» **What to work on**
For this task, copy all of the data below exactly and skip the pictures.

» **Input**
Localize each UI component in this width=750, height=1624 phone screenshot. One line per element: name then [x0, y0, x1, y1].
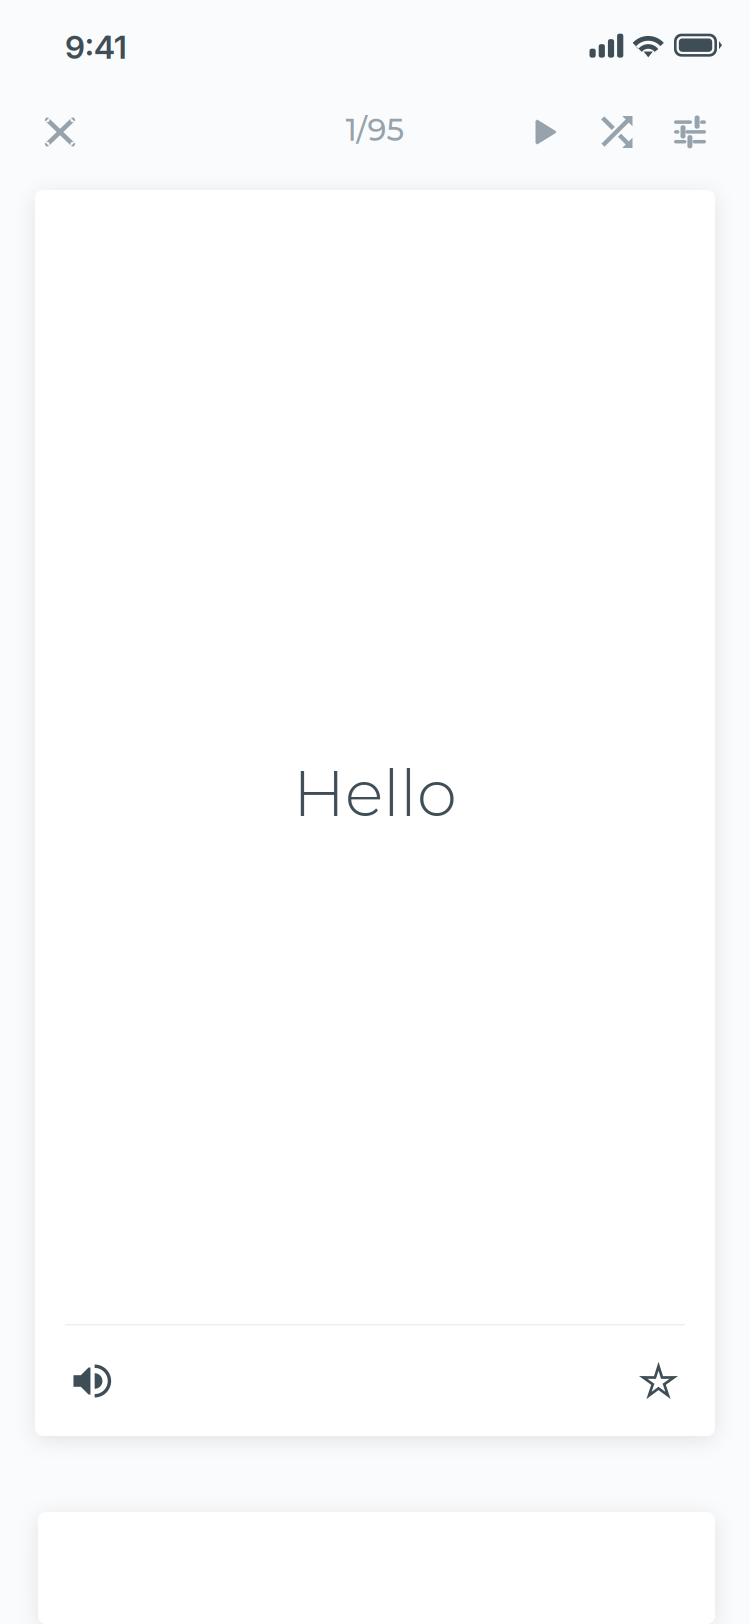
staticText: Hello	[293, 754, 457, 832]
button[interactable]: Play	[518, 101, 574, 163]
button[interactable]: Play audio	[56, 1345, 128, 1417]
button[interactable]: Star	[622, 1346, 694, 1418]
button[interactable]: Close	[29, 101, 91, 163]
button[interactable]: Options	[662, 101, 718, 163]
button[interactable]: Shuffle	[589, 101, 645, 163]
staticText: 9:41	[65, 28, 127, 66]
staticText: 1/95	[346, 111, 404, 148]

» **Exercise output**
Localize each UI component in this width=750, height=1624 phone screenshot. One line per element: name then [x0, y0, x1, y1].
staticText: Hello	[293, 754, 457, 832]
button[interactable]: Play	[518, 101, 574, 163]
button[interactable]: Play audio	[56, 1345, 128, 1417]
button[interactable]: Star	[622, 1346, 694, 1418]
button[interactable]: Close	[29, 101, 91, 163]
button[interactable]: Options	[662, 101, 718, 163]
button[interactable]: Shuffle	[589, 101, 645, 163]
staticText: 9:41	[65, 28, 127, 66]
staticText: 1/95	[346, 111, 404, 148]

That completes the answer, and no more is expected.